The light knocked on the door and the sound of the handle being turned. I looked up. My mother stood in the doorway, sadness on her features. Standing up, I crossed my arms, giving my mother my full attention.

"Sio, Your father called, and he filled me in, I'm so sorry."

"I need to go home, to my father. I need to make sure Caleb is sent off well."

"What about your stuff?"

"Burn it, give it away, find something to do with it. I'll even pay for it. But I'm going home, the soonest flight."

"Sio, please think about this for a little before you just—--"

"I don't need to think about it. I shouldn't have even been here. A box of childhood collectibles and a few photos were what I came for. My spare suitcase has the most important things in it. I need to go home."

"Alessio, please! You need to think about this."

"I have, and I need to go home."

"Alessio."

"I'm done talking about it. I'm going home."

She was mad, and it was easy to see why. She wanted me to stay here, even though I couldn't. I had to go back home. I had a life and a job there. Then there was the matter of Caleb.

She sighed and left my room. Not wanting to fight anymore about it. I really hadn't processed the feelings of loss and shock. But I would once I allowed myself to think about it.

Checking for the next flight back. I purchased it without so much as a second thought. I knew that I should have told my father. But it was Alexi that I texted first to make him aware. Not my father.

I got nothing back from Alexi, but that was understandable with the time difference and all. Sitting down on the bed,while it was early morning here, it was even earlier there. I felt bad that Maddox and my father had called so late.

The confirmation of the flight was emailed to me a short time later, with the date and time being today at nine p.m. I teared up at the email before me. This was not supposed to be how things went. I didn't even get to say a proper goodbye because we had been fighting. If I had known this was how it was going to be, I wouldn't have left, and if I still had to leave, I would have given him a proper goodbye. It was too late for that now.

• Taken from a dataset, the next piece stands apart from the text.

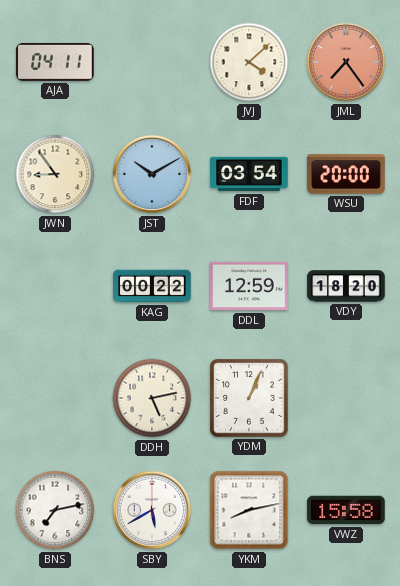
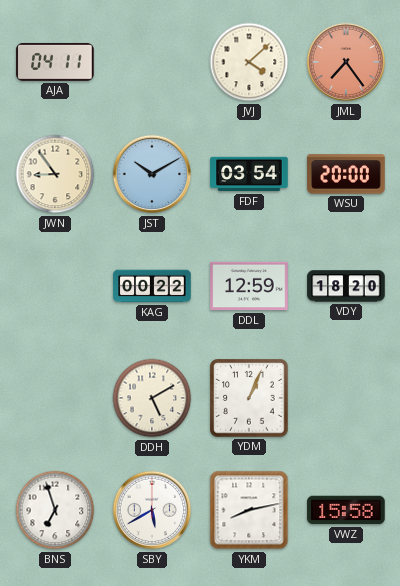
DDH: 5:13 -> 5:10
BNS: 7:13 -> 6:57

My chest was heavy, and I knew there were going to be more tears to come. The worst of it would be when I saw him face to face. I wasn't crying too much right now because I was still in shock.

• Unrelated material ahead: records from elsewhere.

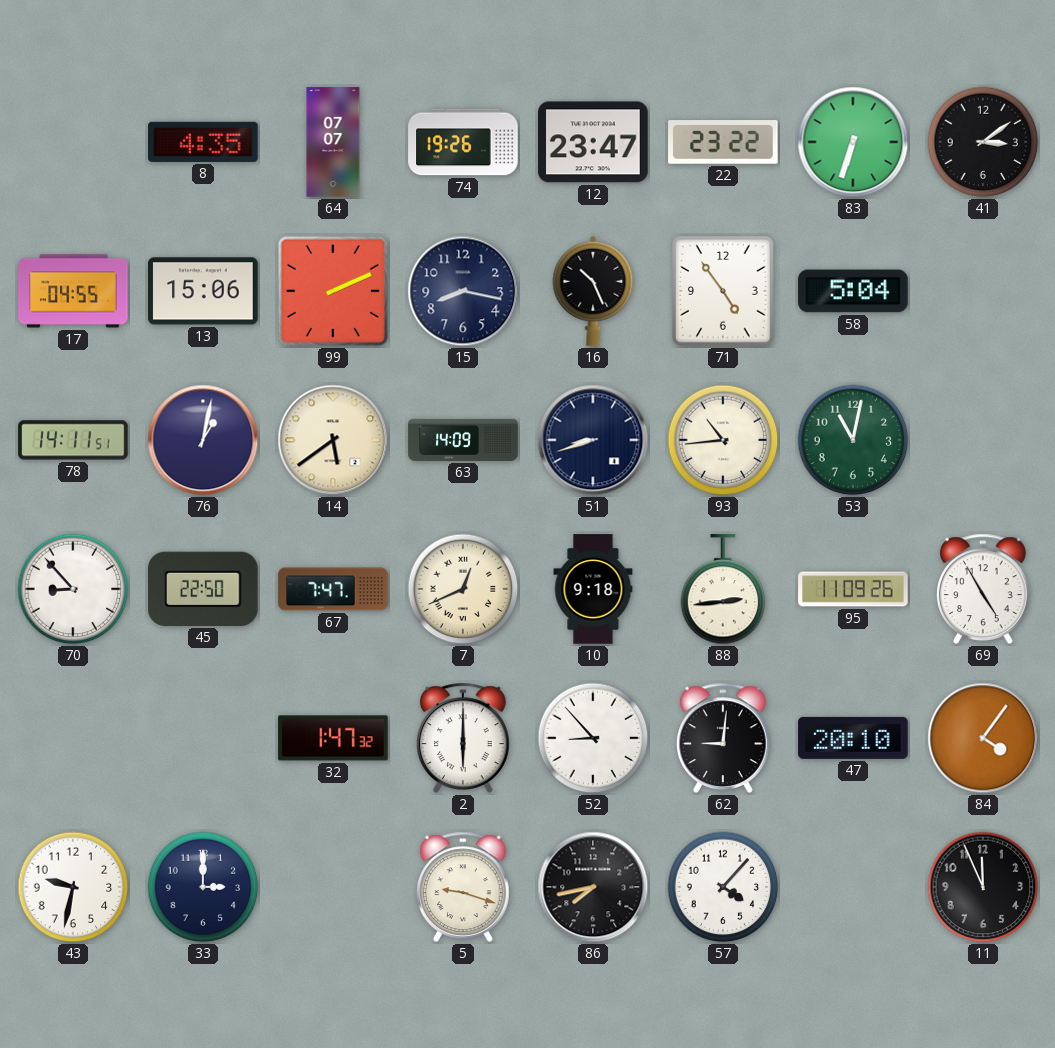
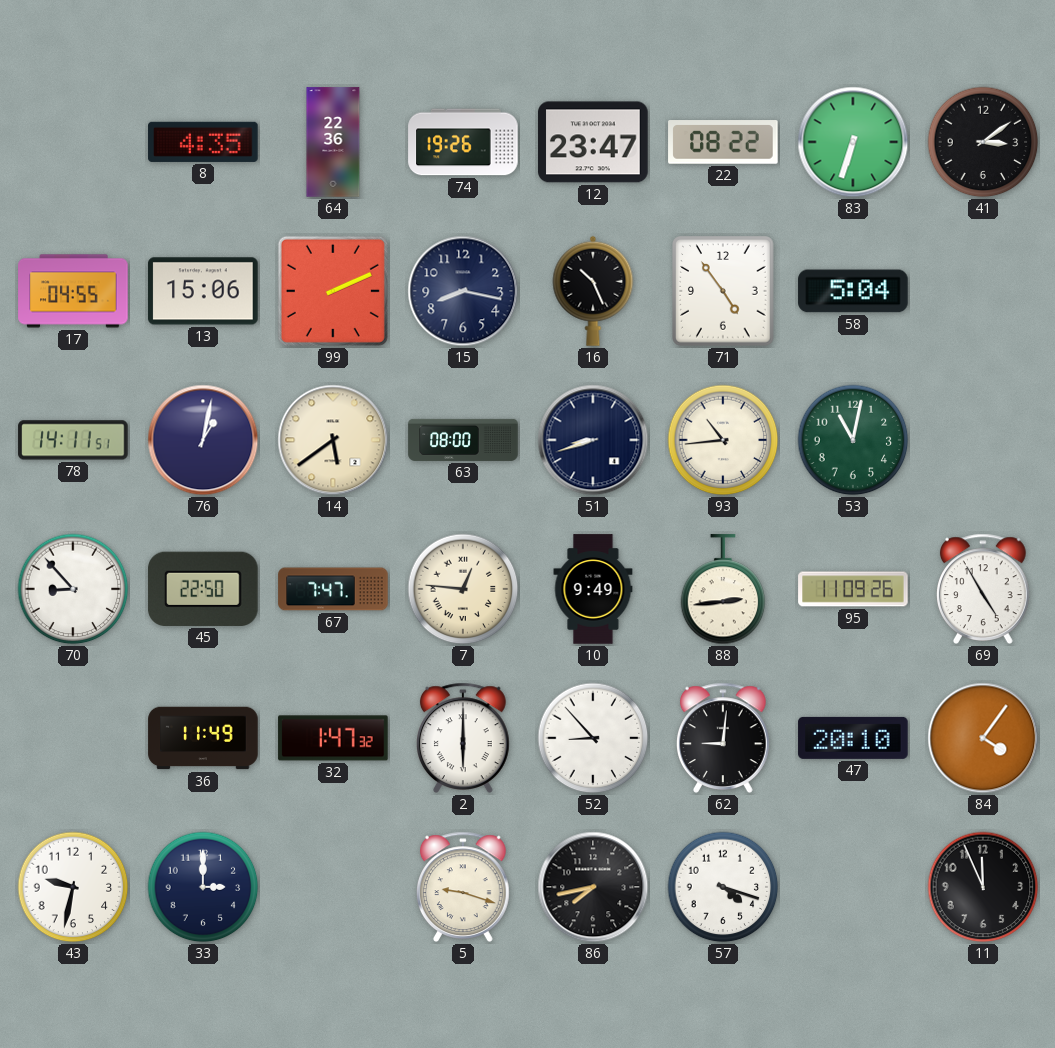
64: 07:07 -> 22:36
22: 23:22 -> 08:22
63: 14:09 -> 08:00
7: 12:41 -> 12:46
10: 9:18 -> 9:49
36: none -> 11:49
57: 4:07 -> 4:18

I wouldn't have said any of the words I did before I left if I had known that would be the last time to hear his voice and see him alive. I told him how disappointed and annoyed with his behavior. I told him I was too disgusted to look at him. But I never got to tell him how much I cared about him. How despite it all, his smile was inviting and his hugs were comforting and how much I needed him.

Looking around at everything I had been slowly packing, it was all worthless to me now. Nothing more than stuff I wouldn't bring back. Swallowing the lump in my throat, I swallowed my tears. I had experienced loss before, but not like this. This was closer than that of grandfather.